Marijn Franx, Pieter van Dokkum (Kapteyn Institute, University of Groningen, The Netherlands); Garth Illingworth, Dan Kelson, Kim-Vy Tran (the University of California Observatories/Lick Observatory, University of California, Santa Cruz, California).


Why do the astronomers consider the discovery so significant?

"When we received the Hubble image, we immediately knew that we had found something special", says Marijn Franx. "We were excited by the possibility that we may have found a unique example of a galaxy in formation at the time of the earliest quasars".

"We are fascinated to be witnessing the very early stages of the construction of what could well become a massive galaxy like our own Milky Way", says Garth Illingworth of University of California, Santa Cruz. "This object is a pathfinder for deciphering what is happening in young galaxies, and offers a rare glimpse of the powerful events that transpired during the formation of galaxies".


What does it look like?

Hubble shows that bright dense knots of massive stars power this object.
Because of the firestorm of starbirth within it, the galaxy is intrinsically one of the brightest young galaxies in the universe, blazing with the brilliance of more than 10 times our own Milky Way. The object is similar to what Hubble sees in nearby starburst galaxies, though it is a very extreme and dramatic example.


What is a gravitational lens?

Predicted by Einstein's theory of general relativity, gravitational lenses are collections of matter (such as clusters of galaxies) that are so massive they warp space in their vicinity, allowing the light of even more-distant objects to curve around the central lens-mass and be seen from Earth as magnified objects.


Why do telescopes need the help of a gravitational lens?

The object is so far away, observing it in such detail would tax the capabilities of both Hubble and Keck without the magnification of the gravitational lens provided by a foreground cluster of galaxies that is much closer to us, at 5 billion light-years.


How did the astronomers know it was a lensed object?

A telltale sign of the lensing is the fact the remote galaxy's image is smeared into an arc-shape by the gravitational influence of the intervening galaxy cluster.
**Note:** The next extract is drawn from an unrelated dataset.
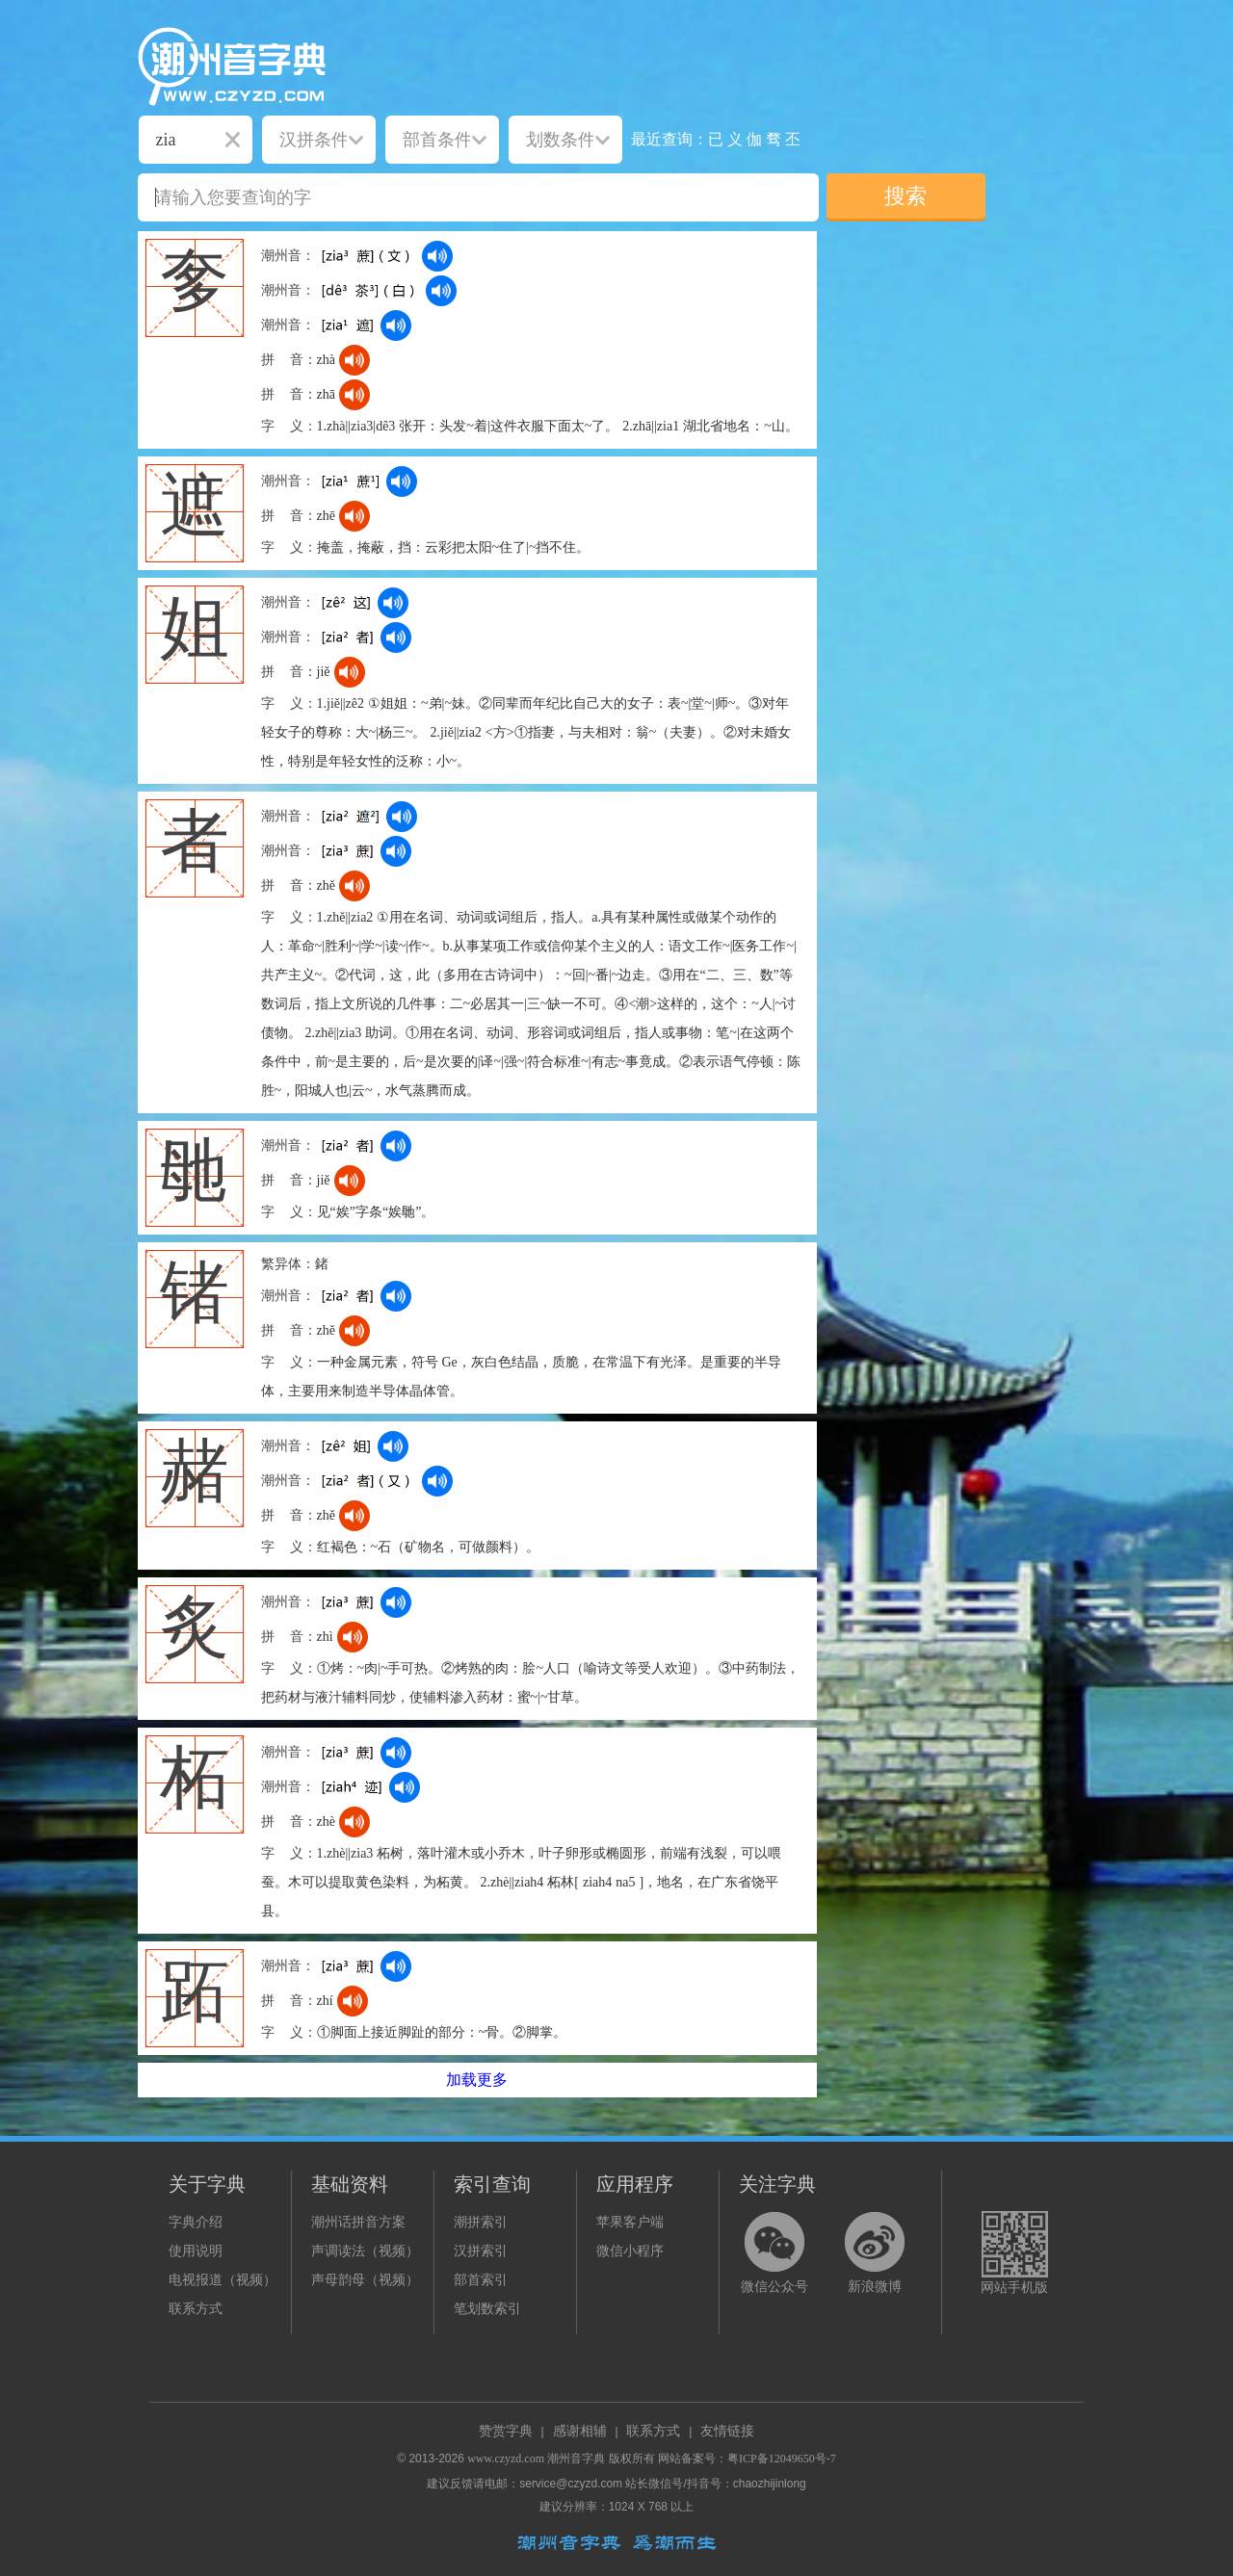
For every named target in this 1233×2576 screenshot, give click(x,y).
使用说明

The smeared image of the galaxy stood out because of its unusual reddish color, never observed in such galaxies before.


Why is it colored red?

The special color of the galaxy in the arc, is due to absorption by the matter in the universe between us and the galaxy, suggesting it was at a great distance.


How did the astronomers prove it's so far away?

The suspected remoteness of the lensed object was confirmed when the team of astronomers made spectroscopic observations with one of the twin Keck telescopes on Mauna Kea, Hawaii, to measure its redshift (4.92), which is a measure of the expansion of space (due to the Big Bang); the larger the redshift, the greater space has expanded between us and the object. This can be used to estimate its distance.


Haven't more distant objects been seen?

Though candidates for still more distant galaxies have been proposed, they have not been confirmed spectroscopically.


What does the galaxy really look like?

The researchers used a theoretical model of the effects of the gravitational lens to "unsmear" the galaxy back into its normal appearance. The corrected image clearly shows several bright, very compact regions of intense star formation.


Why are these knots so interesting?

The stellar knots could be the building blocks that eventually assembled to form the hub of a galaxy, like the central region of our Milky Way. The tiny, 700 light-year-sized stellar knots are scattered over a region that is only about 15,000 light-years across, only about a quarter the diameter of our Milky Way galaxy.


What do the knots tell us about early galaxy formation?

"Based on this image we can begin to make some conclusions about the early growth of galaxies", says Illingworth. "The knots show that starbirth happens in very tiny regions compared with the size of the final galaxy". This helps clarify the astronomer's view of the formation of galaxies as occurring within a cauldron of hot gas, with knots of intense star formation, strong winds, and "mergers" -- collisions of the dense star-forming knots.


What else has been learned?

Using Keck's spectroscopic capabilities, the astronomers have also, for the first time, been able to measure the motions of the gas within such a distant galaxy. The observations reveal a nearly half million mile per hour "wind" -- an outflow of gas, presumably accelerated by energy from supernova explosions going off like a string of firecrackers.


What does the "wind" tell us about early star formation?

"The strong winds that we observe, suggest that galaxies may lose a lot of material when they are young and thereby enrich the empty space around them", says Franx. "Many astronomers had speculated about the existence of such winds in such distant galaxies, and we now have an object where we can see them directly. It is striking that the most distant galaxy found to date is also the one that provides us the most detailed picture of events in such distant galaxies".